Na, hoffentlich konnte ich sie diesmal auseinanderhalten. Wann hatte ich sie das letzte Mal gesehen? Vor zehn Jahren? Meine beiden kleinen Nichten. Das heißt, so klein nun nicht mehr. Siebzehn, achtzehn würden sie in zwei Wochen werden.

Sandra hatte mir nicht nur abgerungen, die beiden vier Wochen unterzubringen, sondern das auch noch hier in meiner Stadtwohnung in London und nicht in meinem Haus in Cornwall. Als sie mich am Telefon an das tatsächliche Alter der beiden erinnerte, hatte ich vorgeschlagen, ihnen einfach nur die Schlüssel für die Wohnung zu geben.

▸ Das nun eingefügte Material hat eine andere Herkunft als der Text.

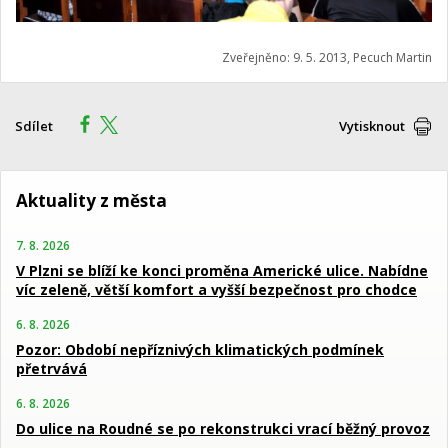
Zveřejněno: 9. 5. 2013, Pecuch Martin
Sdílet
Vytisknout
Aktuality z města
7. 8. 2026
V Plzni se blíží ke konci proměna Americké ulice. Nabídne
víc zeleně, větší komfort a vyšší bezpečnost pro chodce
6. 8. 2026
Pozor: Období nepříznivých klimatických podmínek
přetrvává
6. 8. 2026
Do ulice na Roudné se po rekonstrukci vrací běžný provoz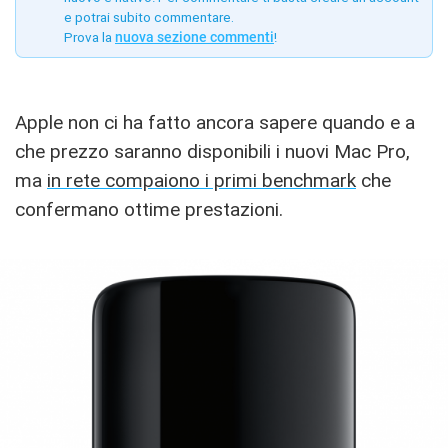
e potrai subito commentare.
Prova la
nuova sezione commenti
!
Apple non ci ha fatto ancora sapere quando e a
che prezzo saranno disponibili i nuovi Mac Pro,
ma
in rete compaiono i primi benchmark
che
confermano ottime prestazioni.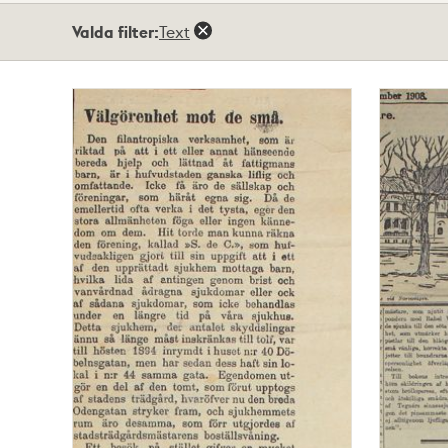
Totalt
Valda filter:
Text
50
träffar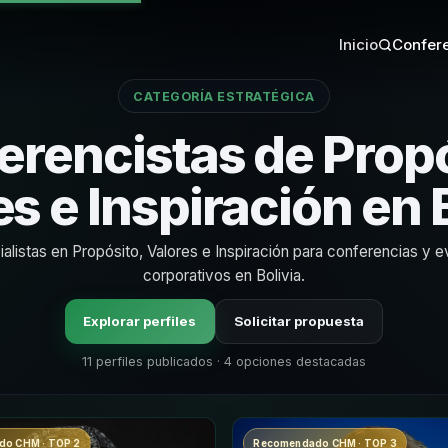
Inicio
Confere
CATEGORÍA ESTRATÉGICA
erencistas de Propó
s e Inspiración en 
alistas en Propósito, Valores e Inspiración para conferencias y 
corporativos en Bolivia.
Explorar perfiles
Solicitar propuesta
11 perfiles publicados · 4 opciones destacadas
o CHM · TOP 2
Recomendado CHM · TOP 3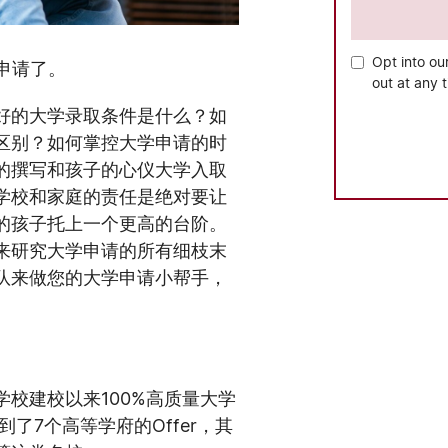
Opt into ou
申请了。
out at any 
好的大学录取条件是什么？如
区别？如何掌控大学申请的时
的撰写和孩子的心仪大学入取
学校和家庭的责任是绝对要让
的孩子托上一个更高的台阶。
来研究大学申请的所有细枝末
队来做您的大学申请小帮手，
校建校以来100%高质量大学
了7个高等学府的Offer，其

Das wurde nicht akzeptiert. Na ja, verständlich, zwei Teenager ganz allein und ohne Aufsicht in London waren vielleicht nicht die beste Idee. Das hieß aber für mich, dass ich die beiden wohl auf endlose Sightseeing-Touren schleppen musste, zudem verköstigen und so was.

In Cornwall hatte ich meine Haushälterin, Mrs Greene, die alles machte, kochte, Wäsche wusch, den Haushalt insgesamt, einkaufte, dafür sorgte, dass ich nicht vergaß, zu essen und zu trinken, wenn ich schrieb. Oder dass es eine Welt außerhalb meines Arbeitszimmers gab. Mich kurzerhand vor die Tür setzte, wenn sie putzen wollte.

Den Luxus hatte ich in der Stadtwohnung nicht, die ich wie das Haus von meinem verstorbenen Freund und Mentor Richard geerbt hatte. Hier in London war ich eigentlich nur, wenn gerade ein Theaterstück von mir auf die Bühne kam, oder eine Fernsehproduktion, wo ich das Drehbuch schrieb, anlief. Meine Agentin oder die wenigen hier verbliebenen Freunde besuchte.

Wo blieben die denn? Dem Aussehen nach kamen aber noch vereinzelt weitere Deutsche raus.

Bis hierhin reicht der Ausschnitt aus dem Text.